Interesting quote, and a useful one, but again a confusing one in the context that the author is still so stuck on Judeo-Christian mythology regardless of the fact that older, and more ancient philosophies point to completely different conclusions than the author's adage that all Gods are one.

Another very important glimmer in this chapter is the following: "To point the way, we have written; to show the kernel of the mighty fruit of the tree of occult knowledge, will these pages be devoted. But he who would eat of that fruit understandingly, must first plant the tree with his own hands, tend and culture it with a philosopher's patience, and then, and then alone, will it yield to his taste the true knowledge of good and evil, then only will he eat for himself, and not through the senses of another."

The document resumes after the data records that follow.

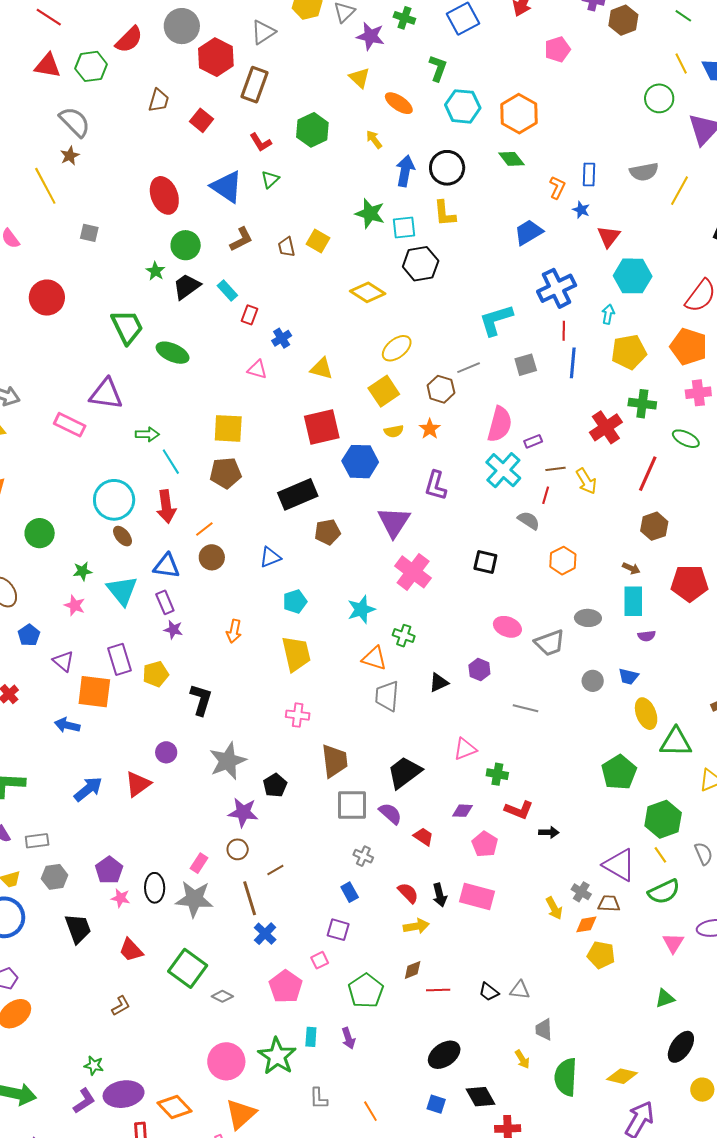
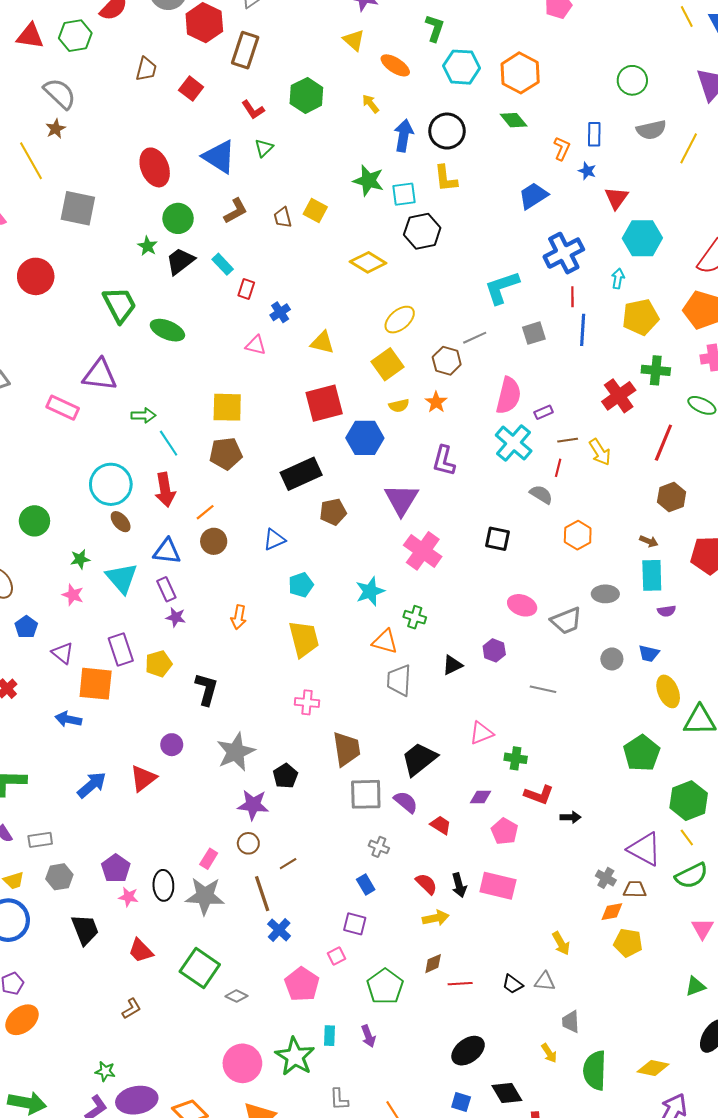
green circle: (659, 98) -> (632, 80), moved
gray square: (89, 233) -> (78, 208), size x1.8
yellow arrow: (554, 908) -> (561, 943), moved

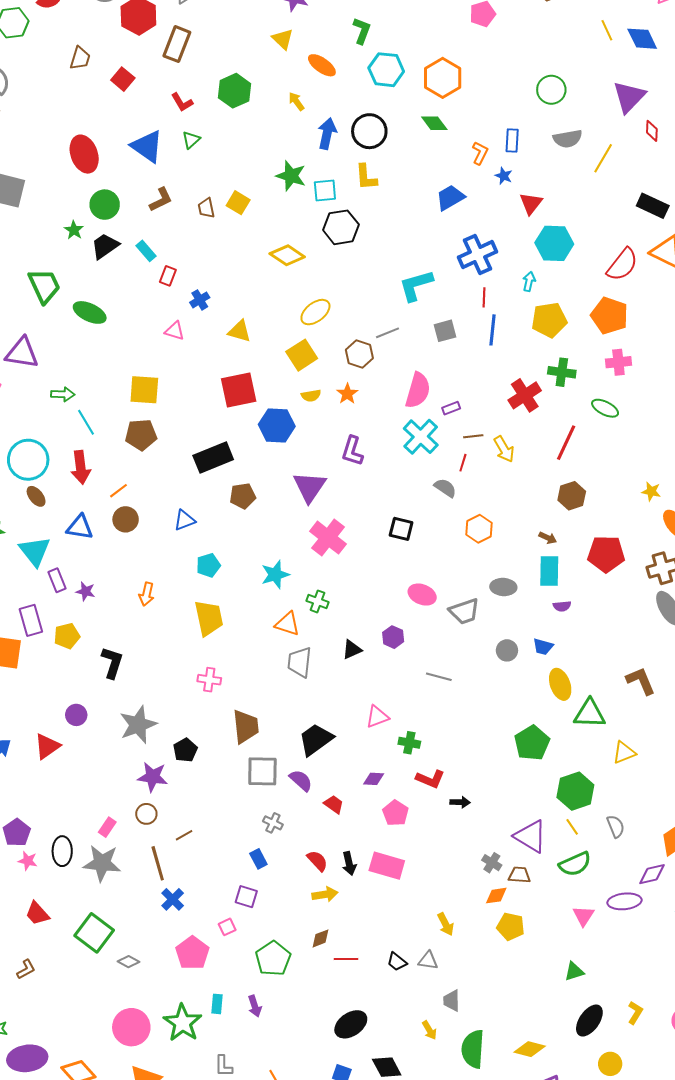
purple rectangle: (166, 589) -> (57, 580), moved

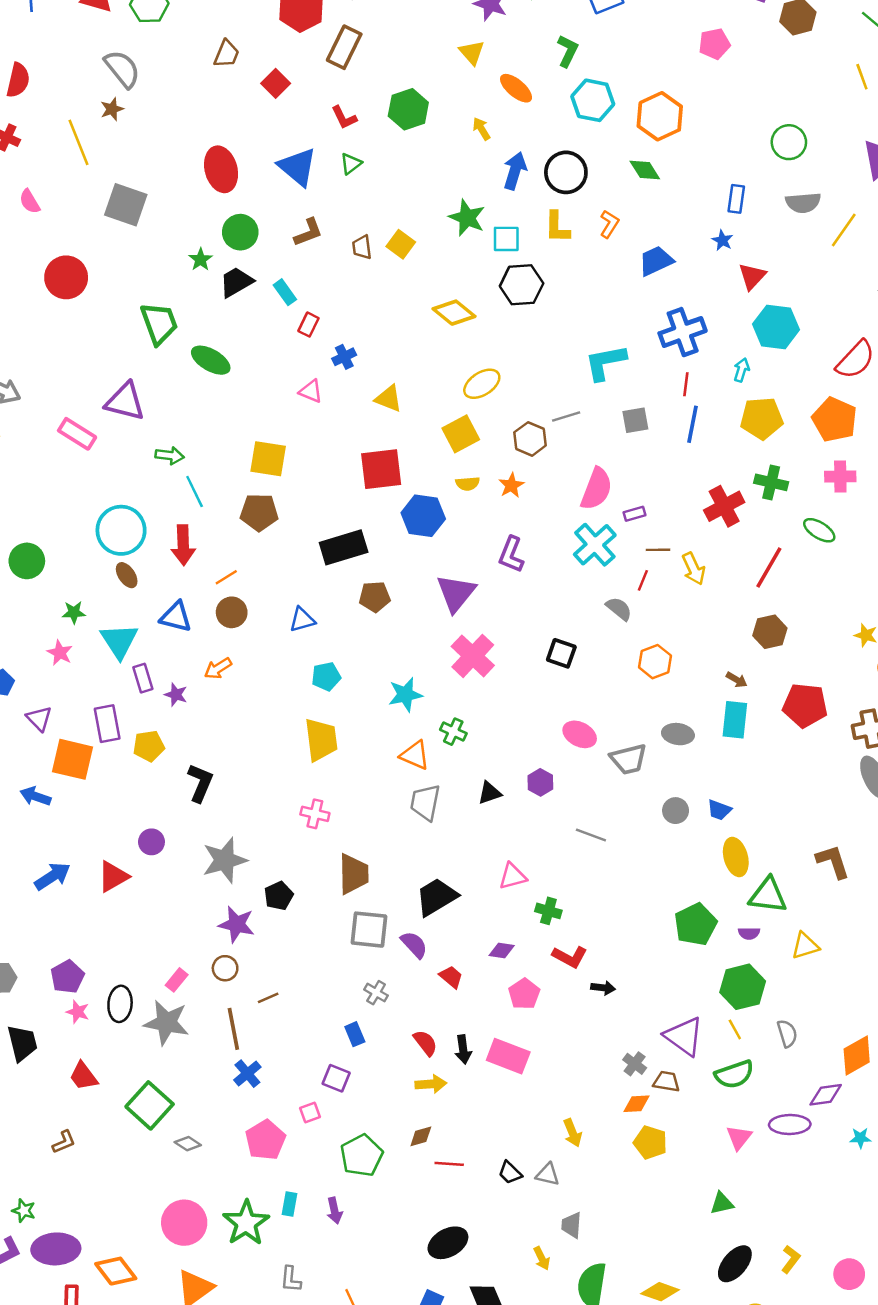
orange L-shape: (480, 153) -> (609, 224), moved
orange arrow: (147, 594) -> (218, 668), moved, turned 40
purple semicircle: (562, 606) -> (749, 933), moved

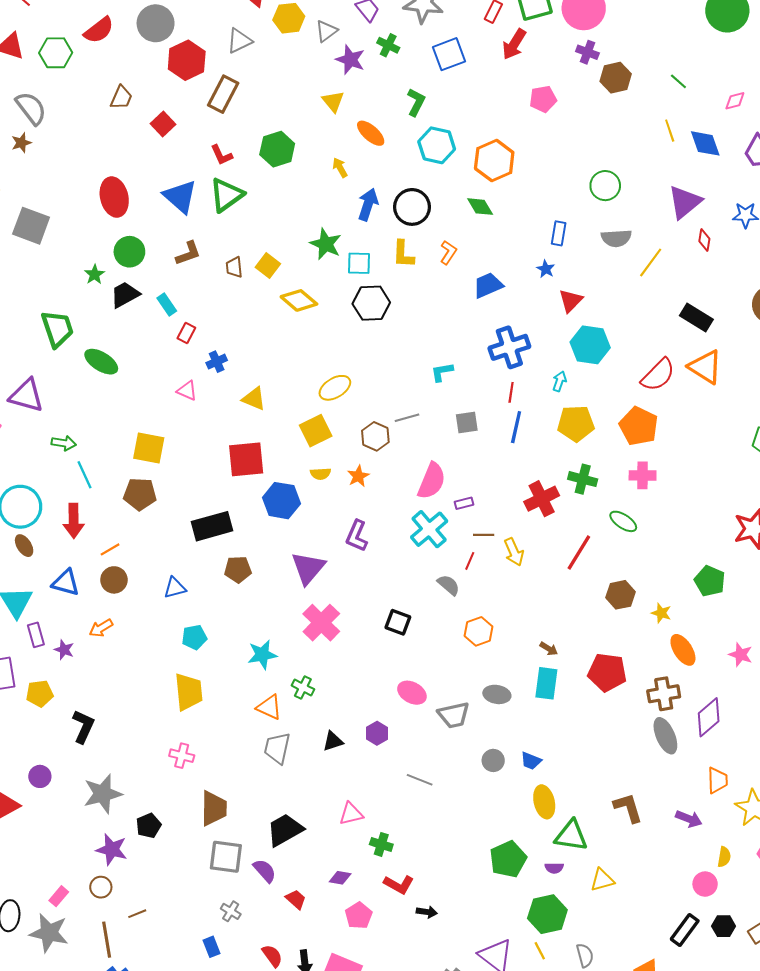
green triangle: (351, 164) -> (226, 195), size x1.8
yellow diamond: (454, 313) -> (299, 300), moved
cyan L-shape: (605, 362) -> (442, 372), size x0.6
brown hexagon: (770, 632) -> (621, 595), moved

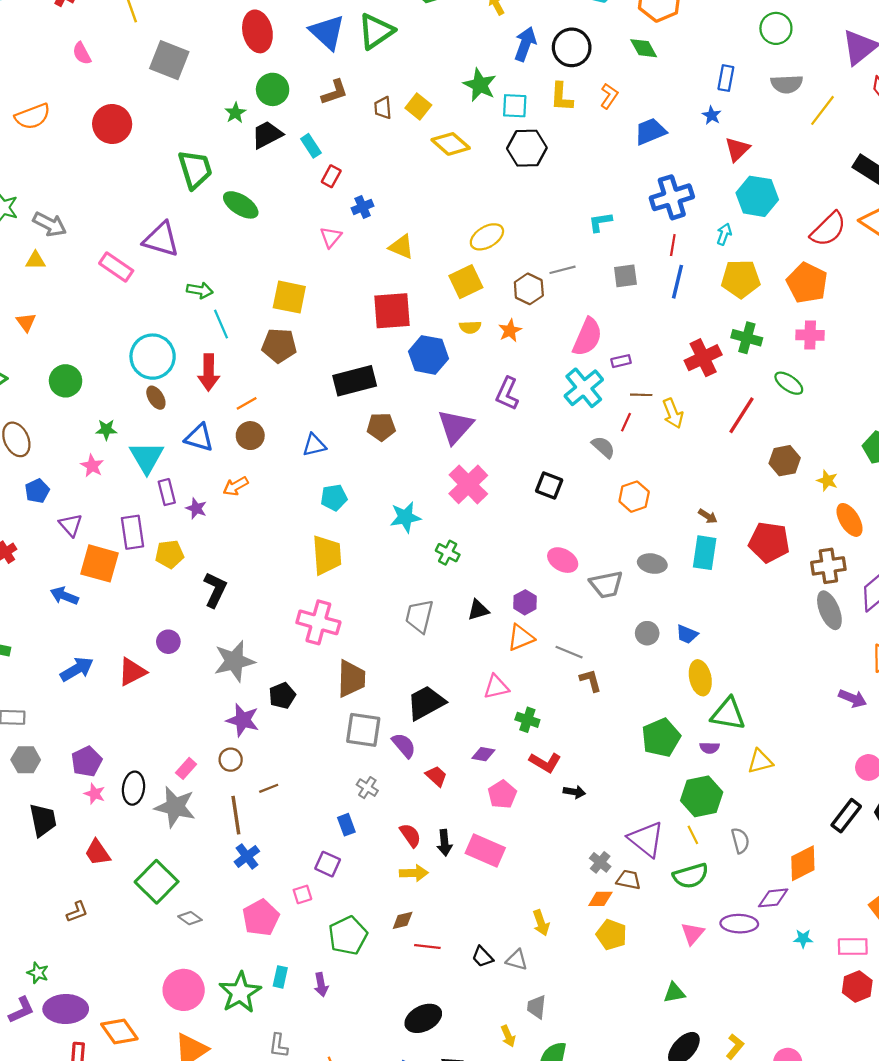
pink triangle: (187, 391) -> (331, 237), turned 45
orange triangle: (269, 707) -> (521, 638), moved, turned -48
pink cross: (182, 756) -> (318, 622), size x1.6
brown L-shape: (628, 808) -> (591, 680), moved, size x0.7

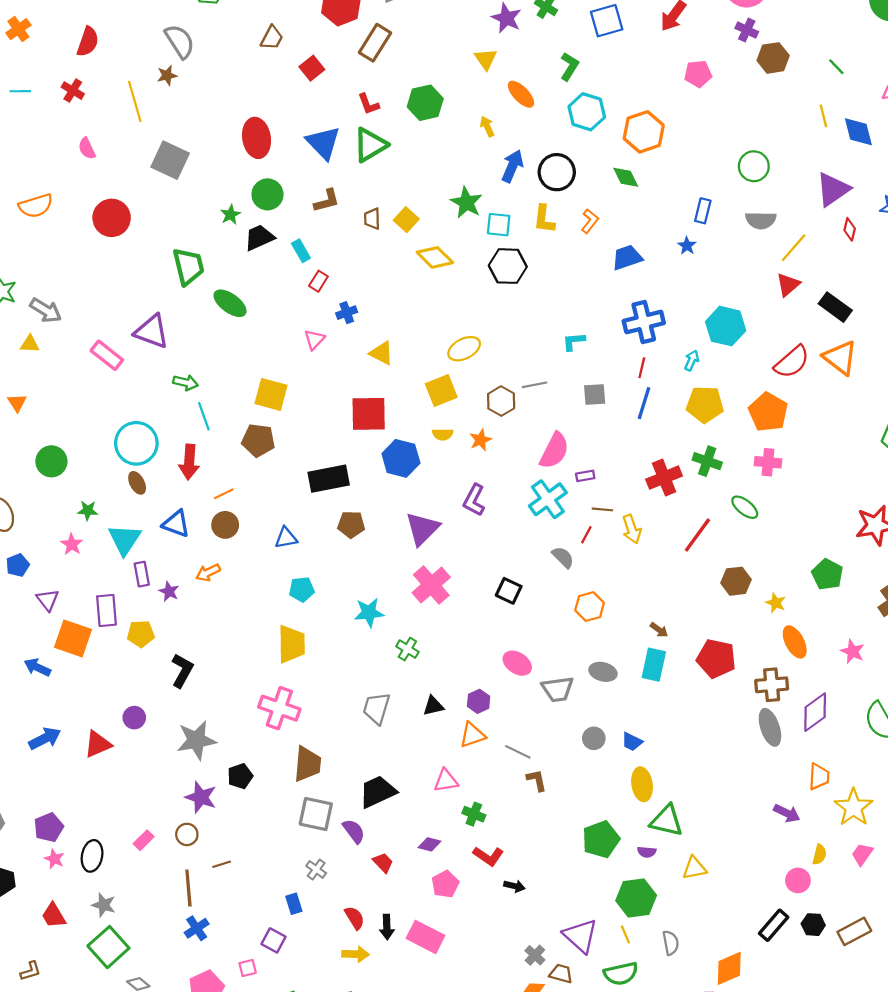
red triangle: (737, 149) -> (788, 285), moved
gray star: (175, 807) -> (104, 905), moved, size x0.6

This one line sums up the idea of personal gnosis. It also clearly underscores why today's Wiccan teachings rely so heavily on personal exploration of the self and not teachings from one book or one so-called intermediary. This bright truth gives me reason to hope that the author of this book was on his way to true personal gnosis, and perhaps, if he had been born into a non Christian family (yes, I'm making a huge assumption here, but his railing against priests and the church hierarchy while continuing to deep down believe in some of its philosophies seem to point to this conclusion) perhaps he might have been on his way to a philosophy much more akin to Modern Wicca.